5 September 2018 by Elizabeth Slow

Veolia to trial waste-powered electric RCVs

Veolia has announced it is to trial ‘the world’s first’ electric refuse collection vehicles (RCV) charged directly by power derived from non-recyclable household waste.

The project in Sheffield will see two 26 tonne RCVs converted from diesel to electric power in a scheme to “accelerate the transition” to zero emission heavy goods, the waste and resources firm says. Funding for the vehicle trials was sought by Sheffield city council earlier this year (see letsrecycle.com story) and has now been secured.

Household waste

Veolia expects the two electric RCVs to be converted and operational by the end of the year

The two vehicles are to be charged using the electricity generated from the non-recyclable household waste that fuels the city’s energy recovery facility (ERF).

A spokesperson for Veolia confirmed that vehicles will be able to visit charging points at the ERF, which will use electricity generated from the waste to charge the RCVs, without it entering the national grid.

The project is backed by a grant from the government’s Innovation Funding Service (Innovate UK) which will enable two converted RCVs to be trialed over the next two years.

According to Veolia, the lorries will be powerful enough to negotiate 25% gradients on hills even when fully loaded, and are expected to be converted and operational by the end of the year. The project will also see the conversion of an additional two RCVs which will be used in trials in London.

Recent introduction

This latest move by Veolia to decarbonise vehicles follows the recent introduction of zero emission electric street sweeping vehicles, which the company says is “another first for the UK”. The five new electric sweepers will save 78 tonnes of carbon dioxide from entering the environment each year, Veolia reports.

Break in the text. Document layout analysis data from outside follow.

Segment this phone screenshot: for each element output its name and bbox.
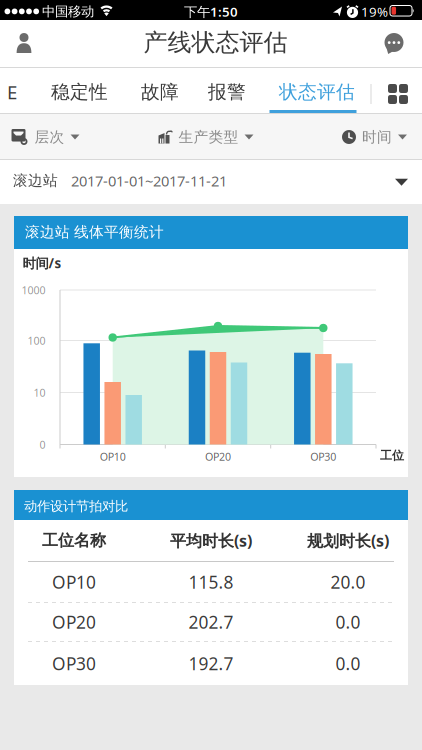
button[interactable]: 报警	[208, 80, 246, 103]
staticText: 平均时长(s)	[170, 530, 252, 551]
staticText: 100	[27, 333, 45, 348]
staticText: 生产类型	[178, 128, 238, 146]
staticText: 滚边站	[13, 172, 58, 190]
staticText: 中国移动	[42, 3, 94, 20]
staticText: OP10	[52, 570, 96, 594]
staticText: 20.0	[330, 570, 366, 594]
staticText: 状态评估	[279, 80, 355, 103]
staticText: 工位名称	[42, 531, 106, 550]
staticText: OP10	[100, 449, 126, 464]
staticText: 动作设计节拍对比	[24, 498, 128, 514]
button[interactable]: 滚边站	[0, 160, 422, 204]
staticText: 故障	[141, 80, 179, 103]
staticText: 滚边站 线体平衡统计	[25, 223, 164, 241]
button[interactable]: 层次	[12, 128, 80, 146]
button[interactable]: 时间	[342, 128, 407, 146]
staticText: OP20	[52, 610, 96, 634]
staticText: OP30	[52, 652, 96, 675]
button[interactable]: 生产类型	[158, 128, 254, 146]
staticText: OP30	[310, 449, 336, 464]
button[interactable]: 故障	[141, 80, 179, 103]
staticText: 稳定性	[51, 80, 108, 103]
staticText: 2017-01-01~2017-11-21	[71, 171, 227, 190]
staticText: 规划时长(s)	[307, 530, 389, 551]
staticText: 1000	[21, 283, 45, 297]
button[interactable]: E	[7, 80, 17, 104]
staticText: E	[7, 80, 17, 104]
staticText: 115.8	[188, 570, 234, 594]
button[interactable]: More tabs	[388, 84, 408, 104]
button[interactable]: 稳定性	[51, 80, 108, 103]
staticText: 产线状态评估	[144, 28, 288, 57]
staticText: 层次	[34, 128, 64, 146]
staticText: 0	[39, 437, 45, 452]
staticText: 0.0	[336, 610, 360, 634]
staticText: 192.7	[188, 652, 234, 675]
button[interactable]: Profile	[14, 33, 34, 54]
staticText: 0.0	[336, 652, 360, 675]
staticText: 202.7	[188, 610, 234, 634]
staticText: 工位	[380, 448, 404, 463]
staticText: OP20	[205, 449, 231, 464]
staticText: 下午1:50	[184, 3, 238, 20]
staticText: 时间/s	[22, 254, 62, 272]
staticText: 时间	[362, 128, 392, 146]
staticText: 10	[33, 385, 45, 400]
button[interactable]: 状态评估	[279, 80, 355, 103]
staticText: 19%	[361, 3, 388, 20]
staticText: 报警	[208, 80, 246, 103]
button[interactable]: Messages	[384, 32, 404, 54]
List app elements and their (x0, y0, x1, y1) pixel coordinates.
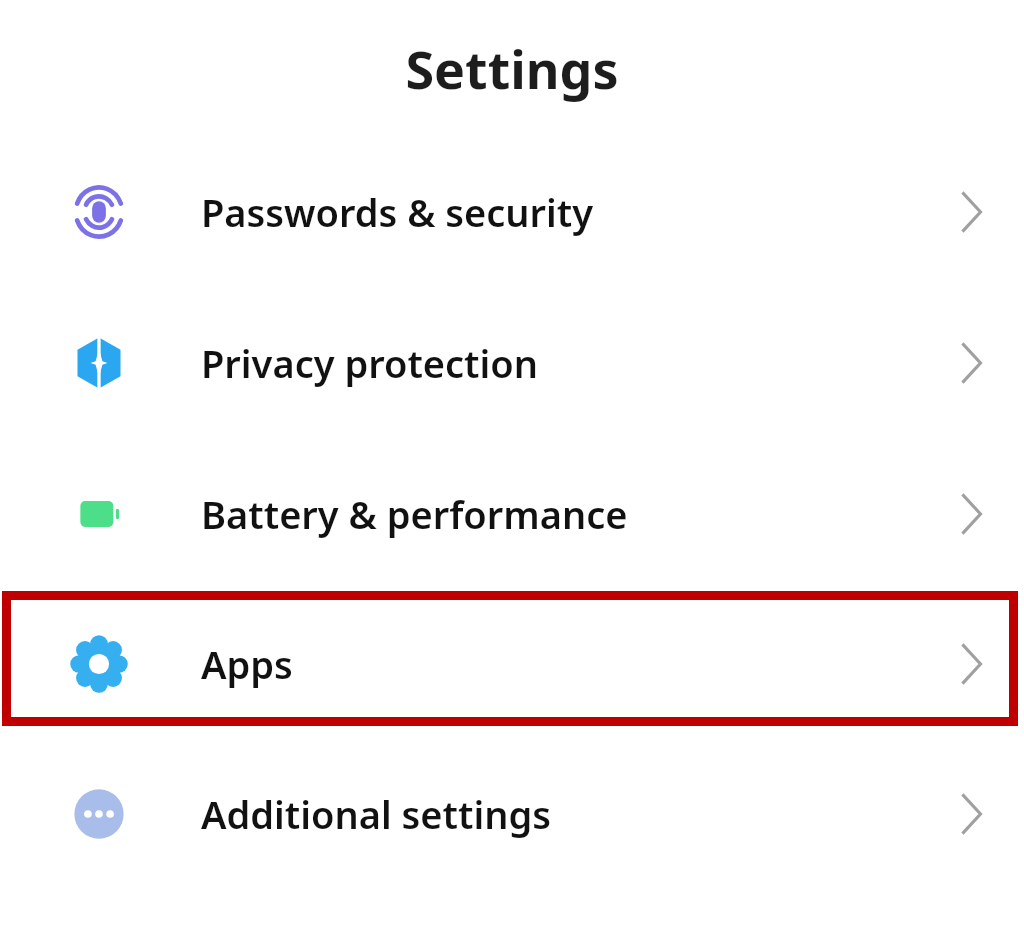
button[interactable]: Additional settings (0, 738, 1024, 889)
staticText: Apps (201, 638, 293, 690)
other: Open Battery & performance (920, 438, 1024, 589)
other: Open Privacy protection (920, 287, 1024, 438)
button[interactable]: Passwords & security (0, 136, 1024, 287)
staticText: Battery & performance (201, 488, 628, 540)
button[interactable]: Apps (0, 589, 1024, 738)
button[interactable]: Privacy protection (0, 287, 1024, 438)
staticText: Privacy protection (201, 337, 538, 389)
staticText: Additional settings (201, 788, 551, 840)
button[interactable]: Battery & performance (0, 438, 1024, 589)
staticText: Passwords & security (201, 186, 594, 238)
staticText: Settings (405, 33, 619, 104)
other: Open Additional settings (920, 738, 1024, 889)
other: Open Apps (920, 589, 1024, 738)
other: Open Passwords & security (920, 136, 1024, 287)
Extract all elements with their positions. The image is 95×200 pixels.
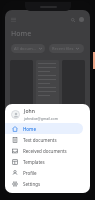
button[interactable]: Settings xyxy=(5,178,83,189)
button[interactable]: Text documents xyxy=(5,134,83,145)
staticText: Home xyxy=(11,29,32,39)
staticText: Recent files xyxy=(52,46,74,51)
staticText: All documents xyxy=(14,46,37,51)
button[interactable] xyxy=(36,60,59,107)
staticText: Received documents xyxy=(23,148,67,154)
staticText: Settings xyxy=(23,181,41,187)
button[interactable]: Profile xyxy=(5,167,83,178)
button[interactable]: Recent files xyxy=(49,44,84,53)
button[interactable]: All documents xyxy=(11,44,45,53)
button[interactable]: Account xyxy=(78,16,85,23)
staticText: johndoe@gmail.com xyxy=(24,116,58,121)
button[interactable]: Search xyxy=(69,16,76,23)
button[interactable] xyxy=(62,60,85,107)
staticText: Profile xyxy=(23,170,37,176)
staticText: Templates xyxy=(23,159,45,165)
staticText: Home xyxy=(23,126,36,132)
staticText: Text documents xyxy=(23,137,57,143)
staticText: John xyxy=(24,108,35,115)
button[interactable]: Templates xyxy=(5,156,83,167)
button[interactable]: Open navigation menu xyxy=(10,16,17,23)
button[interactable]: Home xyxy=(5,123,83,134)
button[interactable]: John xyxy=(5,107,90,121)
staticText: Recently opened documents xyxy=(11,111,65,116)
button[interactable]: Received documents xyxy=(5,145,83,156)
button[interactable] xyxy=(10,60,33,107)
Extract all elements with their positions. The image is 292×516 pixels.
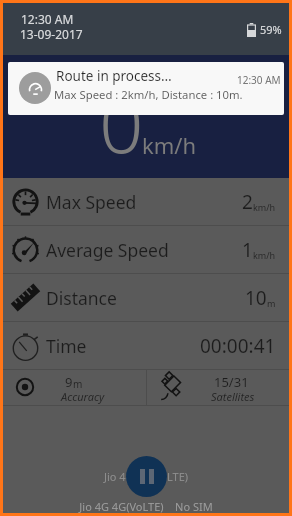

In a similar scheme, the company has also introduced electric powered eco-vans to hospital contracts in Liverpool and Southport to make hospital day-to-day work more environmentally friendly. These are recharged using the low carbon electricity generated by the hospital combined heat and power (CHP) plants managed by Veolia. Other low emission compressed natural gas (CNG) vehicles operate in Camden, where they carry out graffiti removal, and these vehicles refuel from Veolia’s new compressed natural gas (CNG) refuelling station.

Clean air

Commenting on this latest innovation Gary Clark, Veolia’s UK fleet director, said: “This project highlights Veolia’s strong commitment to clean air initiatives as we look to improve the environment in our cities.

In the future, Veolia plans for the RCVs to be charged from charging points at the city’s energy recovery facility

“By working closely with our customers to deliver fleet solutions that lower emissions we help them ensure they deliver real value for money, and limit costs for local tax payers. By recharging the vehicles from the Energy Recovery Facility this approach also show how local authorities and the public sector can drive sustainability and use green energy to address their environmental challenges.”

ERF

The Energy Recovery Facility (ERF) in Sheffield generates electricity for the National Grid and heat for the city’s district heating network. Configured as a combined heat and power plant it also supplies heat and hot water to over 150 buildings including the Town Hall, Crucible Theatre and Weston Park Museum.

According to Veolia, Sheffield’s approach means that it sends less than 1% of its household waste to landfill, “one of the lowest figures in the UK,” the company says.

Veolia collects Sheffield’s non-recyclable household waste (black bin waste) and sends this to the Energy Recovery Facility, where it’s burnt to produce enough electricity for over 22,600 homes.

Waste sector

Other companies within the waste and resource sector are also looking at the role of electric RCVs. Recently FCC Environment announced it was to take a vehicle from Spain on tour in the UK to show to local authorities (see letsrecycle.com story).

(Updated: 5 September, 17.00) Birmingham city council has advised letsrecycle.com that the authority operated electric vehicles in the 1950s, which were charged at depots using electricity from its waste incinerators. A spokesperson said for anyone wishing to see the vehicle it is on display at the city’s museum.